WERT
- Van Wert, Ohio; United States;
- Broadcast area: Van Wert County; Lima, Ohio (limited);
- Frequency: 1220 kHz
- Branding: Unforgettable 1220

Programming
- Format: Adult standards
- Affiliations: Agri Broadcast Network; Ohio State Sports Network;

Ownership
- Owner: First Family Broadcasting
- Sister stations: WKSD

History
- First air date: November 27, 1958
- Call sign meaning: Van Wert

Technical information
- Licensing authority: FCC
- Facility ID: 56181
- Class: D
- Power: 250 watts (day); 29 watts (night);
- Transmitter coordinates: 40°52′19″N 84°33′15″W﻿ / ﻿40.87194°N 84.55417°W
- Translator: 104.3 W282CF (Van Wert)

Links
- Public license information: Public file; LMS;
- Webcast: Listen live
- Website: streamdb5web.securenetsystems.net/cirrusencore/WERT

= WERT =

WERT (1220 AM) is a radio station broadcasting adult standards featuring soft oldies from the 1940s through today. Licensed to Van Wert, Ohio, United States, the station serves Van Wert primarily but is considered part of the Lima market. The station is owned by First Family Broadcasting and broadcasts from its studios on the Lincoln Highway (County Highway 418) just east of Van Wert.

==History==
From its first day of broadcasting on November 27, 1958, WERT, then owned by the Van Wert Broadcasting Company, has traditionally been a middle of the road formatted music station. WERT's original design engineer was also instrumental in the founding of WMVR in Sidney in 1963. The original owners also built and launched WERT-FM (98.9) in 1962, giving Van Wert its own FM service.

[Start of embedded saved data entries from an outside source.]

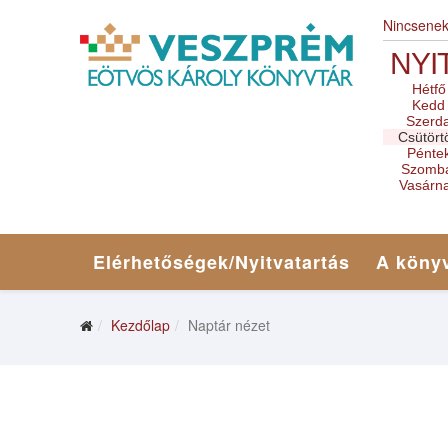
Nincsene
NYI
Hétfő
Kedd
Szerd
Csütört
Pénte
Szomb
Vasárn
Elérhetőségek/Nyitvatartás
A könyv
Kezdőlap
Naptár nézet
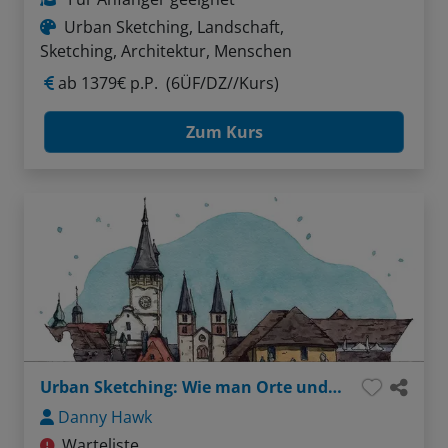
Urban Sketching, Landschaft,
Sketching, Architektur, Menschen
ab
1379€ p.P.
(6ÜF/DZ//Kurs)
Zum Kurs
Urban Sketching: Wie man Orte und Gebäude sprechen lässt
Danny Hawk
Warteliste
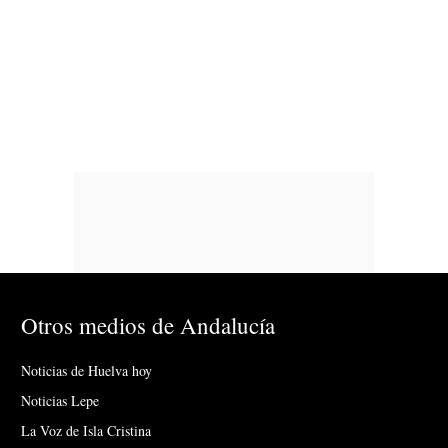
Otros medios de Andalucía
Noticias de Huelva hoy
Noticias Lepe
La Voz de Isla Cristina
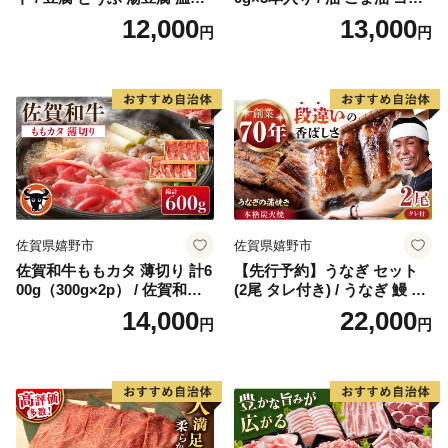
湯豆腐 嬉野温泉 九州 佐賀 嬉
油 胡麻 【山下製油】 [NBE0
12,000
13,000
円
円
野【藤川とうふ店】 [NBT00
02]
1]
佐賀県嬉野市
佐賀県嬉野市
佐賀和牛ももカタ 薄切り 計6
【先行予約】うなぎ セット
00g（300g×2p） / 佐賀和牛
(2尾 タレ付き) / うなぎ 鰻 ウ
佐賀県産黒毛和牛 牛肉【一
ナギ 炭火 炭火焼き 蒲焼 蒲焼
14,000
22,000
円
円
ノ瀬畜産】 [NAC029]
き【森うなぎ屋】 [NAK004]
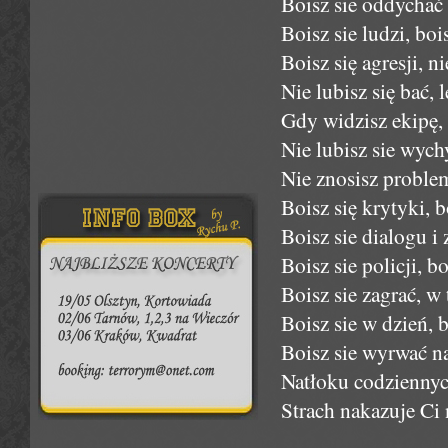
Boisz sie oddychać 
Boisz sie ludzi, boi
Boisz się agresji, ni
Nie lubisz się bać, 
Gdy widzisz ekipę, 
Nie lubisz sie wych
Nie znosisz problem
Boisz się krytyki, b
Boisz sie dialogu i 
Boisz sie policji, b
Boisz sie zagrać, w
Boisz sie w dzień, 
Boisz sie wyrwać n
Natłoku codziennyc
Strach nakazuje Ci 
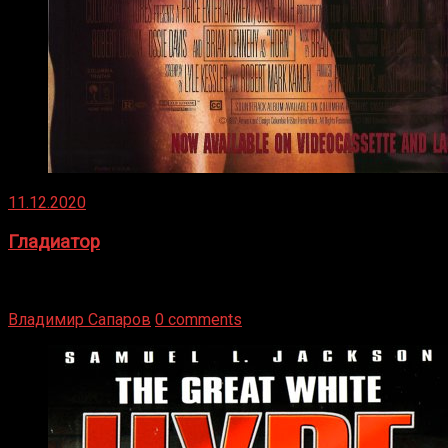
11.12.2020
Гладиатор
Томми Райли – один из лучших боксёров в своей школе.
Навыки в этом виде спорта Подробнее
Владимир Сапаров
0 comments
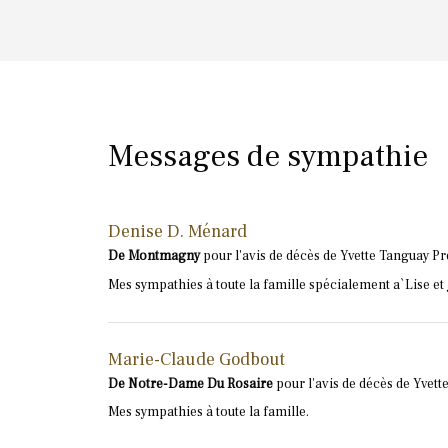
Messages de sympathie
Denise D. Ménard
De Montmagny
pour l'avis de décès de Yvette Tanguay Pr
Mes sympathies à toute la famille spécialement a`Lise 
Marie-Claude Godbout
De Notre-Dame Du Rosaire
pour l'avis de décès de Yvett
Mes sympathies à toute la famille.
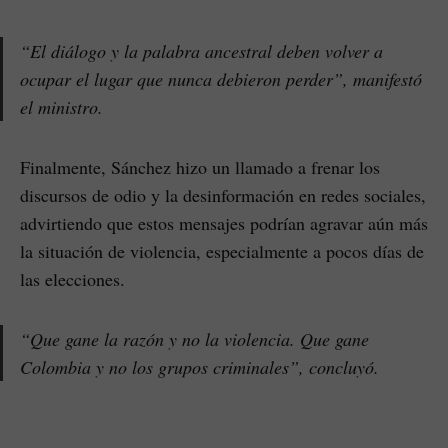
“El diálogo y la palabra ancestral deben volver a
ocupar el lugar que nunca debieron perder”, manifestó
el ministro.
Finalmente, Sánchez hizo un llamado a frenar los
discursos de odio y la desinformación en redes sociales,
advirtiendo que estos mensajes podrían agravar aún más
la situación de violencia, especialmente a pocos días de
las elecciones.
“Que gane la razón y no la violencia. Que gane
Colombia y no los grupos criminales”, concluyó.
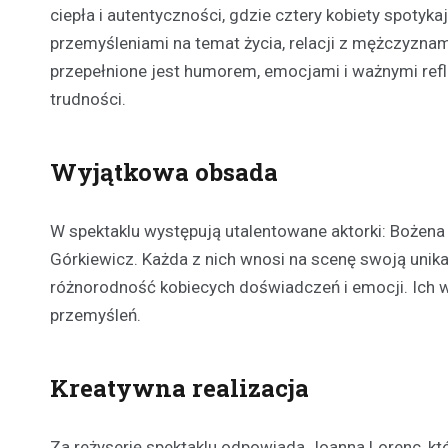
ciepła i autentyczności, gdzie cztery kobiety spotykaj
przemyśleniami na temat życia, relacji z mężczyzna
przepełnione jest humorem, emocjami i ważnymi refle
trudności.
Wyjątkowa obsada
W spektaklu występują utalentowane aktorki: Bożen
Górkiewicz. Każda z nich wnosi na scenę swoją unika
różnorodność kobiecych doświadczeń i emocji. Ich wys
przemyśleń.
Kreatywna realizacja
Za reżyserię spektaklu odpowiada Joanna Lorenc, któ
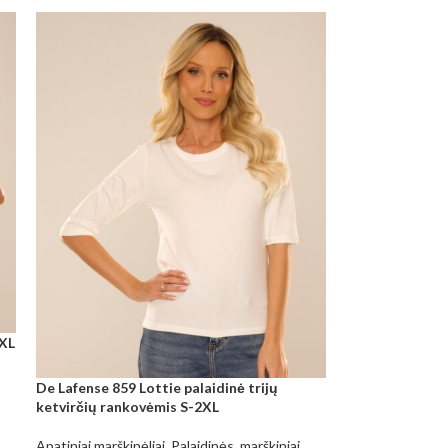
2XL
De Lafense 859 Lottie palaidinė trijų
ketvirčių rankovėmis S-2XL
Apatiniai marškinėliai
,
Palaidinės, marškiniai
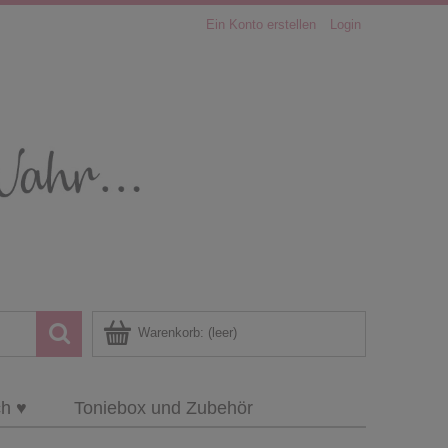
Ein Konto erstellen
Login
Warenkorb:
(leer)
ch ♥
Toniebox und Zubehör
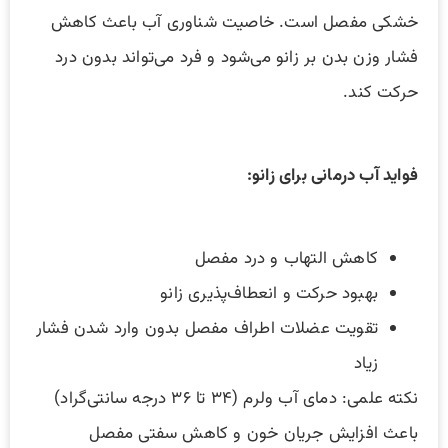
خشکی مفصل است. خاصیت شناوری آب باعث کاهش
فشار وزن بدن بر زانو می‌شود و فرد می‌تواند بدون درد
حرکت کند.
فواید آب‌ درمانی برای زانو:
کاهش التهاب و درد مفصل
بهبود حرکت و انعطاف‌پذیری زانو
تقویت عضلات اطراف مفصل بدون وارد شدن فشار
زیاد
نکته علمی: دمای آب ولرم (۳۴ تا ۳۶ درجه سانتی‌گراد)
باعث افزایش جریان خون و کاهش سفتی مفصل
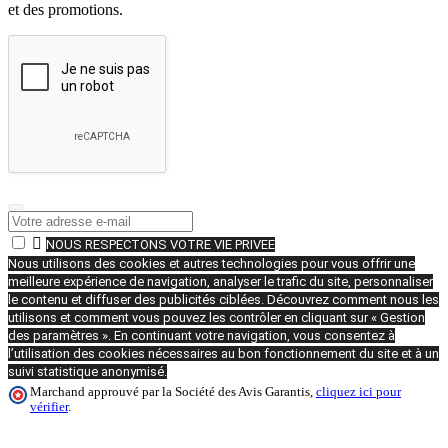
et des promotions.

NOUS RESPECTONS VOTRE VIE PRIVEE
Nous utilisons des cookies et autres technologies pour vous offrir une
meilleure expérience de navigation, analyser le trafic du site, personnaliser
le contenu et diffuser des publicités ciblées. Découvrez comment nous les
utilisons et comment vous pouvez les contrôler en cliquant sur « Gestion
des paramètres ». En continuant votre navigation, vous consentez à
l’utilisation des cookies nécessaires au bon fonctionnement du site et à un
suivi statistique anonymisé.
Marchand approuvé par la Société des Avis Garantis,
cliquez ici pour
vérifier
.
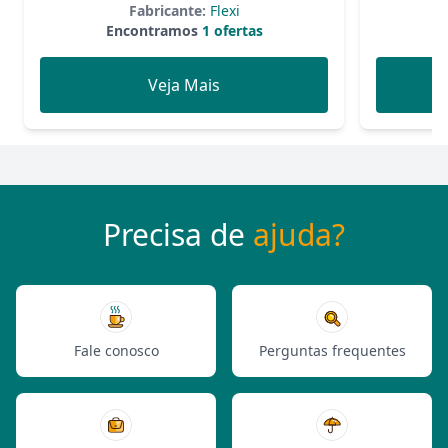
Fabricante:
Flexi
Encontramos
1 ofertas
Veja Mais
Precisa de
ajuda?
Fale conosco
Perguntas frequentes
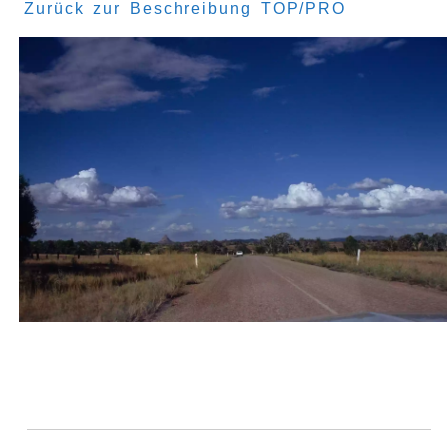
Zurück zur Beschreibung TOP/PRO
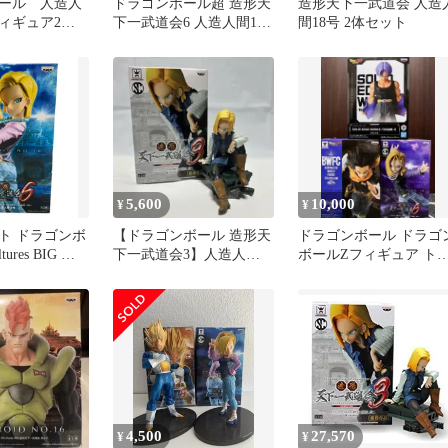
ール 人造人
ドラゴンボール超 造形天
造形天下一武道会 人造
フィギュア2体
下一武道会6 人造人間18
間18号 2体セット
号、孫悟空 セット
5,600
10,000
¥
¥
ト ドラゴンボ
【ドラゴンボール 造形天
ドラゴンボール ドラゴ
ures BIG 造
下一武道会3】人造人間
ボールZフィギュア ト
道会6 其之一
18号
ンクス 人造人間17号18
8号 フィギュア
4,500
27,570
¥
¥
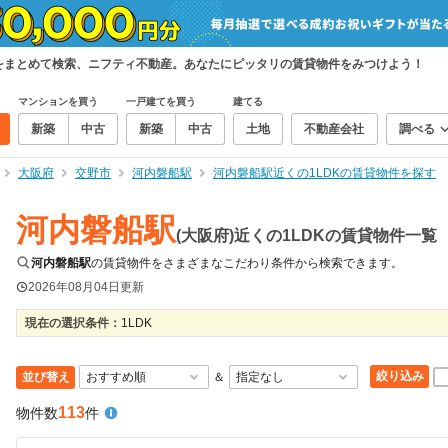
物件をまとめて検索、ニフティ不動産。あなたにピッタリの賃貸物件をみつけよう！
マンションを買う
一戸建てを買う
建てる
新築
中古
新築
中古
土地
不動産会社
調べる
大阪府
交野市
河内磐船駅
河内磐船駅近くの1LDKの賃貸物件を探す
河内磐船駅
(大阪府)近くの1LDKの賃貸物件一覧
河内磐船駅
の賃貸物件をさまざまなこだわり条件から検索できます。
2026年08月04日
更新
現在の選択条件：
1LDK
絞り込み
並び替え
＆
113
物件数
件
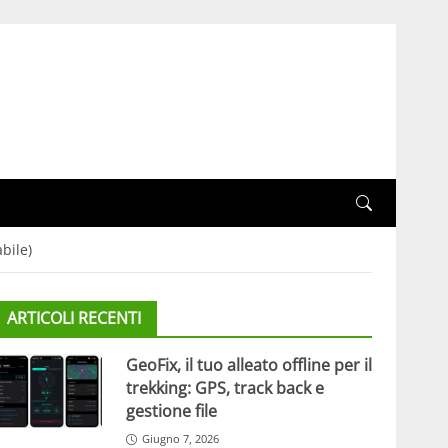
bile)
ARTICOLI RECENTI
GeoFix, il tuo alleato offline per il
trekking: GPS, track back e
gestione file
Giugno 7, 2026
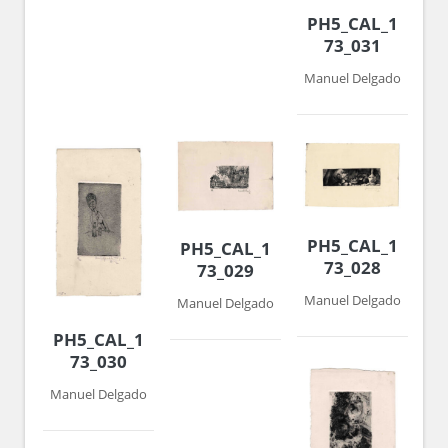
PH5_CAL_1972-
73_031
Manuel Delgado
PH5_CAL_1972-
PH5_CAL_1972-
73_028
73_029
Manuel Delgado
Manuel Delgado
PH5_CAL_1972-
73_030
Manuel Delgado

WERT and WERT-FM were sold to a California company in 1967 for $160,000, according to an article in that year's Van Wert Times Bulletin newspaper. The west coast firm would absentee own and operate the stations for the next four years. Ray Livesay, from Mattoon, Illinois, then purchased the stations in 1971 and operated them throughout much of the 1970s and 1980s, boosting the power of WERT-FM to 50,000 watts in 1984.

In 1988, Atlantic Resources, based in Cincinnati, Ohio, bought the stations for a reported $1 million with intentions to move the high power WERT-FM to Fort Wayne, Indiana, where it remains today as WBYR. WERT was then paired with a new FM station: WKSD, licensed to Paulding, Ohio, at 99.7 MHz. WERT and WKSD were sold to Community Broadcasting of Van Wert in 1991. In 1994 Chris Roberts (previously with WOWO in Fort Wayne) purchased the stations after forming First Family Broadcasting, Inc.

==Programming==
WERT broadcasts a mix of adult standards from the 1940s through today from its studios along Lincoln Highway. It is the heritage station serving the Van Wert area, and is co-owned with oldies/sports radio station WKSD 99.7 FM in Paulding.

For many years WERT aired programming from Citadel Media's "Timeless Favorites" format. After "Timeless Favorites" was discontinued in February 2010, the station opted to return to locally originating programming.

A powerful windstorm powered by the remnants of Hurricane Ike caused damage to its transmitting tower on September 14, 2008. According to a WLIO news story dated September 15, 2008, engineers from the Fort Wayne area along with Chief Engineer Chris Roberts, also the principal owner, worked feverishly to bring the station back on the air. In the interim, WERT continued to operate with reduced power by means of a temporary antenna and an internet audiostream until September 19, 2008 when the new tower was finished. The station returned to full power late in the afternoon on that day as reported by the Van Wert Independent newspaper.

==Station ownership==
- 1958–1967: Van Wert Radio
- 1967–1971: California Radio
- 1971–1988: Livesay Broadcasting
- 1988–1991: Atlantic Resources
- 1991–1994 Community Broadcasting
- 1994–present: First Family Broadcasting, Inc.